Tutto questo per favorire il mercato interno e incrementare il livello quali-quantitativo delle esportazioni, agenti in termini positivi sulla bilancia commerciale. L’economia della conoscenza nasce da una nuova consapevolezza, che la globalizzazione non genera convergenza unitaria ma unità d’intenti a favore della crescita competitiva che trae valore aggiunto dalle idee che ogni individuo apporta al sistema economico nel quale è inserito. Il fecondo contesto è in grado di “mobilizzare” energie positive destinate ad accrescere il livello di produttività che si manifestano nelle condizioni in cui il capitale umano e fisico incontrano il benessere nei luoghi di lavoro e il riconoscimento dell’identità. L’economia della conoscenza nasce da solide basi e trae la forza ispiratrice dalla reciprocità, intesa come un dare senza perdere e un prendere senza togliere.
Perché l’obiettivo principale, come afferma Vito Mancuso, sta nel fatto che “tutti nella vita vorrebbero essere migliori ben pochi invece si curano di essere semplicemente migliori” e migliori si diventa quando ci si immerge nella condivisione. L’economia del benessere e della conoscenza porta l’uomo a riscoprire un nuovo modo di essere, di esserCi, come riporta il filosofo tedesco Martin Heidegger in “Essere e Tempo” quando pone l’uomo al centro della questione dell’esistenza come nucleo della riflessione. Un individuo non deve essere puramente razionale che pone al centro della questione morale l’economia, di homo oeconomicus, come lo ha definito per la prima volta l’economista britannico John Stuart Mill che massimizza la sua utilità, e le ragioni economiche legate al lavoro, ma che ha come obiettivo della sua esistenza “la persona al centro”.
Oggi la società è decisamente cambiata. Si è transitati da un modello in cui l’economia era concentrata sul risultato mentre ora è legata alla performance. Una parola che riporta a dare forma, a completare “insieme” ciò che si sta facendo per risolvere i problemi indotti dalla complessità, grazie ad una maggiore presenza e partecipazione di persone che dispongono i frutti del loro sapere a vantaggio altrui. L’economia chiede di essere agili e di riuscire ad imprimere all’agilità la forza per competere con i mercati dinamici e altamente competitivi. Oggi, ciò che più importa è un modo nuovo di intendere il successo, non più visto come l’uomo che cammina solo ma “insieme, di esserCi in relazione”.
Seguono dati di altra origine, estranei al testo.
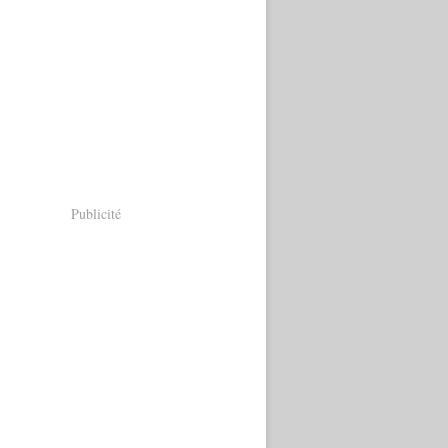
Publicité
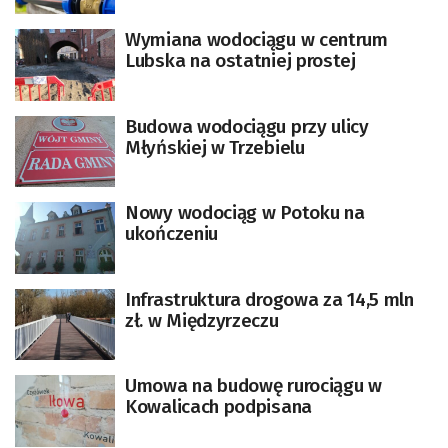
Wymiana wodociągu w centrum
Lubska na ostatniej prostej
Budowa wodociągu przy ulicy
Młyńskiej w Trzebielu
Nowy wodociąg w Potoku na
ukończeniu
Infrastruktura drogowa za 14,5 mln
zł. w Międzyrzeczu
Umowa na budowę rurociągu w
Kowalicach podpisana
La conoscenza che per anni è stata invisibile, e individuale, ora si pone “in collegamento” unica e imprescindibile con altri individui creando una rete in cui tutti si muovono agili per raggiungere uno scopo comune. Una condizione in cui le persone si sentono libere perché sentono di essere parte integrante di un grande gruppo, di spendersi per qualcosa più grande senza pensare che agire in modo agile svuoti l’uomo di ciò che nel tempo ha accumulato, bensì di essere arricchiti e liberati dall’ego. Una libertà che smuove l’intera umanità.